Theorem 6. Let the function \(w=f(z)\), holomorphic in the disk \(D\), have
\[ \lim_{n\to\infty} f(z_n)=\infty \]
along some sequence of points \(\{z_n\}\), \(z_n\in D,\ |z_n|\to 1,\ n\to\infty\), and suppose there exist a number \(\mu_0\), \(0<\mu_0<+\infty\), and a sequence of points \(\{z'_n\}\), \(z'_n\in D\), such that \(\rho(z_n,z'_n)<\mu_0,\ n=1,2,\ldots,\) and the function \(w=f(z)\) is bounded on \(\{z'_n\}\): \(|f(z'_n)|<M,\ n=1,2,\ldots,\) with a fixed constant \(M<+\infty\). Then in \(D\) there exists a sequence of \(\rho\)-points for the function \(w=f(z)\).
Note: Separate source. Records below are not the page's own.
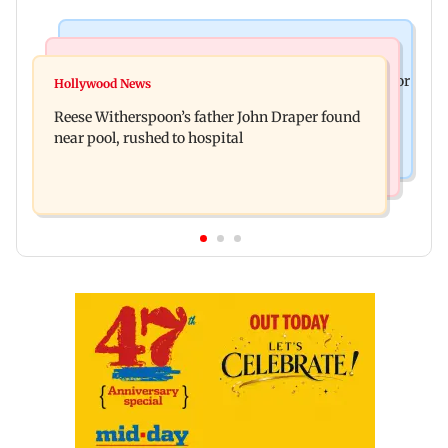
Business News
Bollywood News
Molbio Diagnostics gets Rs 281 crore from anchor
Hollywood News
Swara Bhasker hospitalised with dengue; actor
investors ahead of IPO
Reese Witherspoon’s father John Draper found
updates fans on Instagram
near pool, rushed to hospital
Indeed, consider the sequence of functions \(\{g'_n(z)\}\),
\[ g_n'(z)=f\left(\frac{z+z_n'}{1+\overline{z_n'}z}\right) \]
and show that this sequence does not form a normal family in the disk \(|z|\leq \lambda_0\), where \(1>\lambda_0>\operatorname{th}\mu_0\). Suppose, on the contrary, that the family of functions \(\{g_n'(t)\}\),
\[ g_n'(t)=f\left(\frac{t+z_n'}{1+\overline{z_n'}t}\right), \]
is normal in the disk \(|t|\leq\lambda_0\). Put
\[ t_n'=\frac{z_n-z_n'}{1-\overline{z_n'}z_n}; \]
then
\[ \rho(0,t_n')=\rho(z_n,z_n')<\mu_0<\frac12\ln\frac{1+\lambda_0}{1-\lambda_0}, \]
i.e. \(|t_n'|<\lambda_0\). Since \(|g_n'(0)|=|f(z_n')|<M\), \(n=1,2,\ldots\), the limit function of the sequence \(\{g_n'(t)\}\) must be holomorphic in \(|t|<\lambda_0\), whereas
\[ \lim_{n\to\infty}g_n'(t_n')=\lim_{n\to\infty}f(z_n)=\infty. \]
Consequently, there exists a point \(z_0\), \(|z_0|<\lambda_0\), in every neighborhood of which the functions of the family \(\{g_n'(z)\}\) assume, infinitely often, all finite values except possibly one. This means that there exists a sequence of points \(\{\widetilde z_n'\}\), \(\rho(z_n,\widetilde z_n')\leq\lambda_0+\mu_0\), \(n=1,2,\ldots\), at which \(f(\widetilde z_n')=0\) or \(1\), while \(\lim_{n\to\infty}f(z_n)=\infty\). According to Lange’s result, the function \(w=f(z)\) has a sequence of \(\rho\)-points in \(D\).
If the arguments given above are slightly refined, one can establish the following fact.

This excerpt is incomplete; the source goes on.